> **About this task**
Using the entries that follow, state how many lines contain "nous", with no other words.

Records from a collection
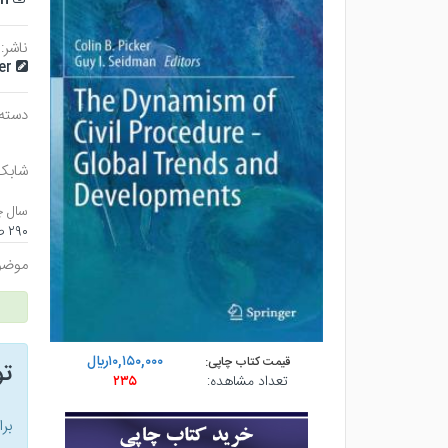
ناشر:
er
دسته 
شابک
سال چ
۲۹۰ صفحه - رقعي (شوميز) - چاپ ۱
موضو
۱۰,۱۵۰,۰۰۰ريال
قیمت کتاب چاپی:
ت
تعداد مشاهده:
۲۳۵
بر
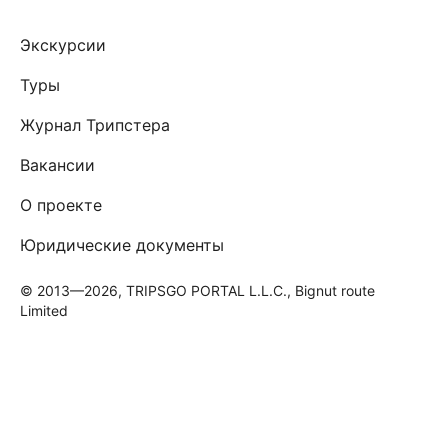
Экскурсии
Туры
Журнал Трипстера
Вакансии
О проекте
Юридические документы
© 2013—2026, TRIPSGO PORTAL L.L.C., Bignut route
Limited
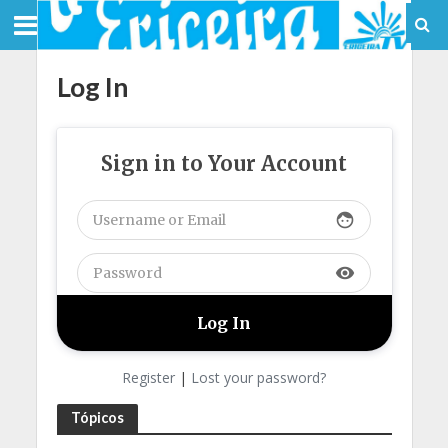
Log In
Sign in to Your Account
face
visibility
Register
|
Lost your password?
Tópicos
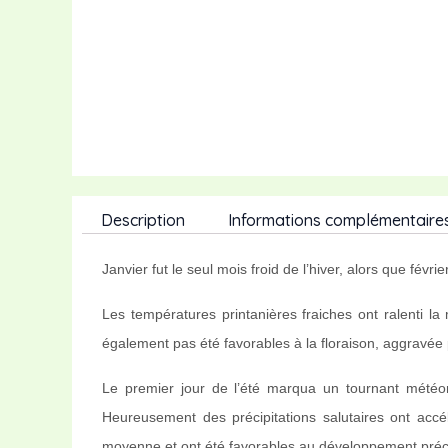
Description
Informations complémentaire
Janvier fut le seul mois froid de l’hiver, alors que fé
Les températures printanières fraiches ont ralenti l
également pas été favorables à la floraison, aggravée p
Le premier jour de l’été marqua un tournant météor
Heureusement des précipitations salutaires ont accé
moyenne et ont été favorables au développement préco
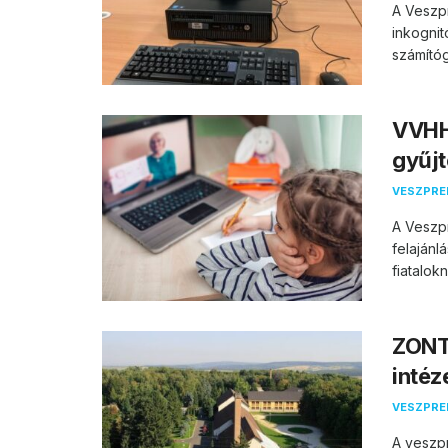
A Veszp
inkogni
számítóg
VVHH
gyűjt
VESZPR
A Veszpr
felajánl
fiatalokn
ZONT
intéz
VESZPR
A veszp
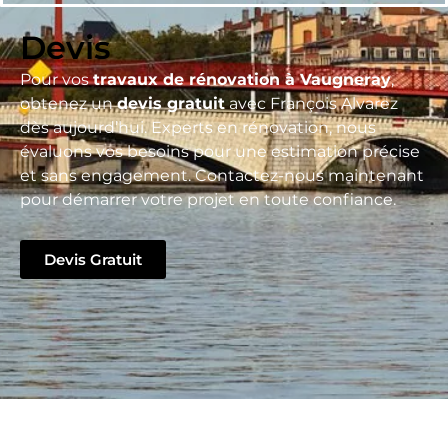
Devis
Pour vos
travaux de rénovation à Vaugneray
,
obtenez un
devis gratuit
avec François Alvarez
dès aujourd’hui. Experts en rénovation, nous
évaluons vos besoins pour une estimation précise
et sans engagement. Contactez-nous maintenant
pour démarrer votre projet en toute confiance.
Devis Gratuit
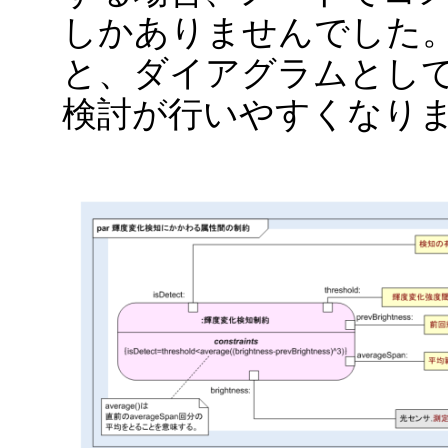
しかありませんでした。
と、ダイアグラムとし
検討が行いやすくなり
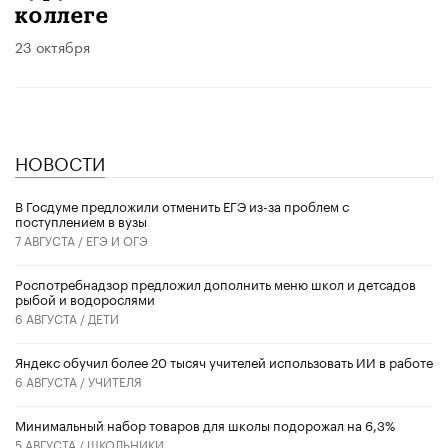
коллеге
23 октября
НОВОСТИ
В Госдуме предложили отменить ЕГЭ из-за проблем с
поступлением в вузы
7 АВГУСТА /
ЕГЭ И ОГЭ
Роспотребнадзор предложил дополнить меню школ и детсадов
рыбой и водорослями
6 АВГУСТА /
ДЕТИ
​Яндекс обучил более 20 тысяч учителей использовать ИИ в работе
6 АВГУСТА /
УЧИТЕЛЯ
Минимальный набор товаров для школы подорожал на 6,3%
5 АВГУСТА /
ШКОЛЬНИКИ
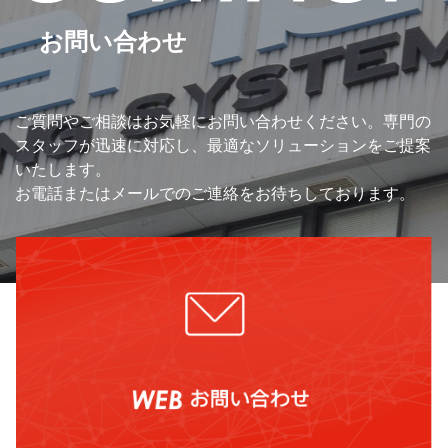
から受託する場合や外部へ委託する場合
お問い合わせ
は、個人情報に関する秘密の保持、再委
託に関する事項、事故時の責任分担、契
約終了時の個人情報の返却および消去等
について定め、それに従います。個人情
ご質問やご相談はお気軽にお問い合わせください。専門の
報は、本人の同意を得た範囲内で利用、
スタッフが迅速に対応し、最適なソリューションをご提案
提供します。
いたします。
お電話またはメールでのご連絡をお待ちしております。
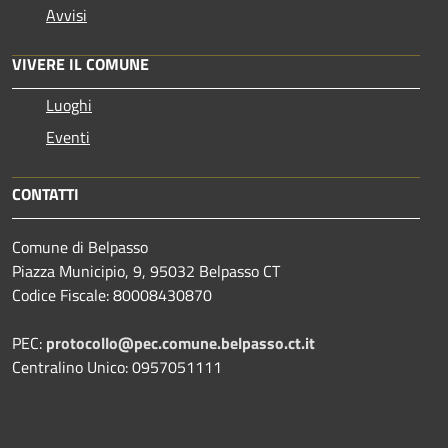
Avvisi
VIVERE IL COMUNE
Luoghi
Eventi
CONTATTI
Comune di Belpasso
Piazza Municipio, 9, 95032 Belpasso CT
Codice Fiscale: 80008430870
PEC:
protocollo@pec.comune.belpasso.ct.it
Centralino Unico: 0957051111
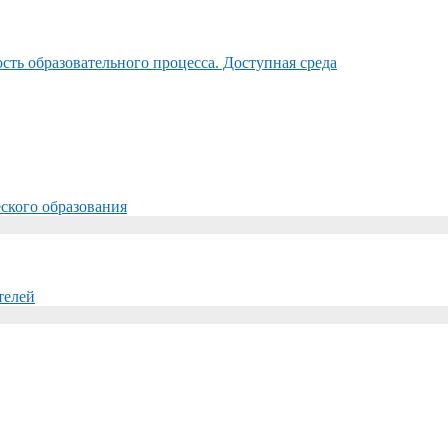
ть образовательного процесса. Доступная среда
ского образования
телей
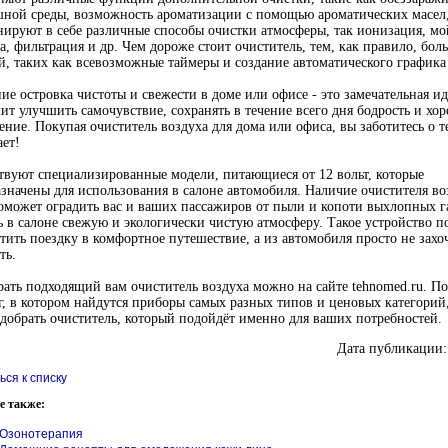
ной среды, возможность ароматизации с помощью ароматических масел
ируют в себе различные способы очистки атмосферы, так ионизация, мо
а, фильтрация и др. Чем дороже стоит очиститель, тем, как правило, бол
, таких как всевозможные таймеры и создание автоматического графика
ие островка чистоты и свежести в доме или офисе - это замечательная ид
ит улучшить самочувствие, сохранять в течение всего дня бодрость и хо
ение. Покупая очиститель воздуха для дома или офиса, вы заботитесь о те
ет!
вуют специализированные модели, питающиеся от 12 вольт, которые
значены для использования в салоне автомобиля. Наличие очистителя во
оможет оградить вас и ваших пассажиров от пыли и копоти выхлопных г
ь в салоне свежую и экологически чистую атмосферу. Такое устройство п
тить поездку в комфортное путешествие, а из автомобиля просто не захо
ть.
ать подходящий вам очиститель воздуха можно на сайте tehnomed.ru. П
г, в котором найдутся приборы самых разных типов и ценовых категорий
добрать очиститель, который подойдёт именно для ваших потребностей.
Дата публикации:
ься к списку
е также:
Озонотерапия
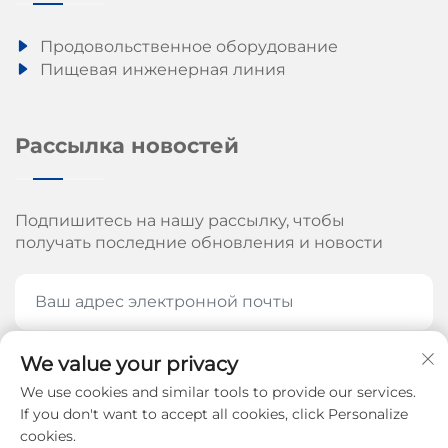
Продовольственное оборудование
Пищевая инженерная линия
Рассылка новостей
Подпишитесь на нашу рассылку, чтобы
получать последние обновления и новости
We value your privacy
ПОДПИШИТЕСЬ СЕЙЧАС
We use cookies and similar tools to provide our services.
If you don't want to accept all cookies, click Personalize
cookies.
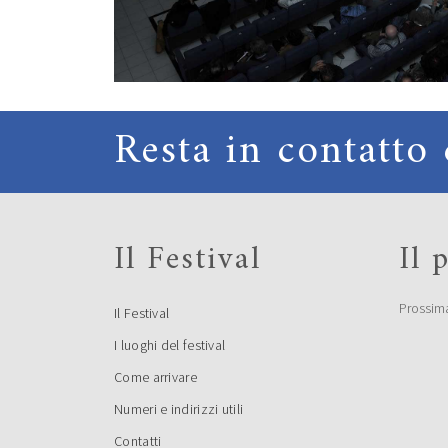
Resta in contatto 
Il Festival
Il
Prossim
Il Festival
I luoghi del festival
Come arrivare
Numeri e indirizzi utili
Contatti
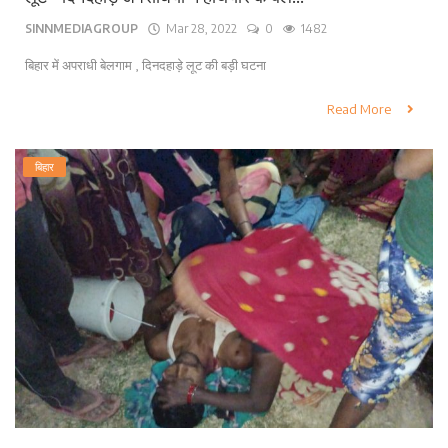
SINNMEDIAGROUP
Mar 28, 2022
0
1482
बिहार में अपराधी बेलगाम , दिनदहाड़े लूट की बड़ी घटना
Read More
बिहार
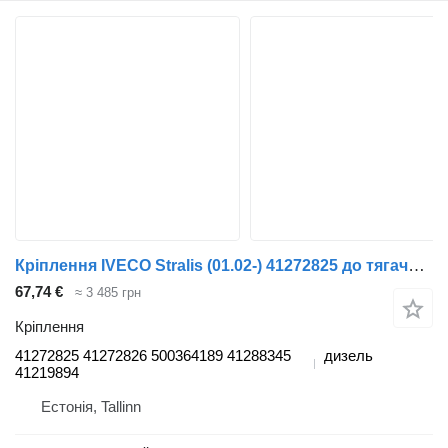
Кріплення IVECO Stralis (01.02-) 41272825 до тягача IVECO Stralis, Trakker (2002-)
67,74 €
≈ 3 485 грн
Кріплення
41272825 41272826 500364189 41288345
дизель
41219894
Естонія, Tallinn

> **Written response**
2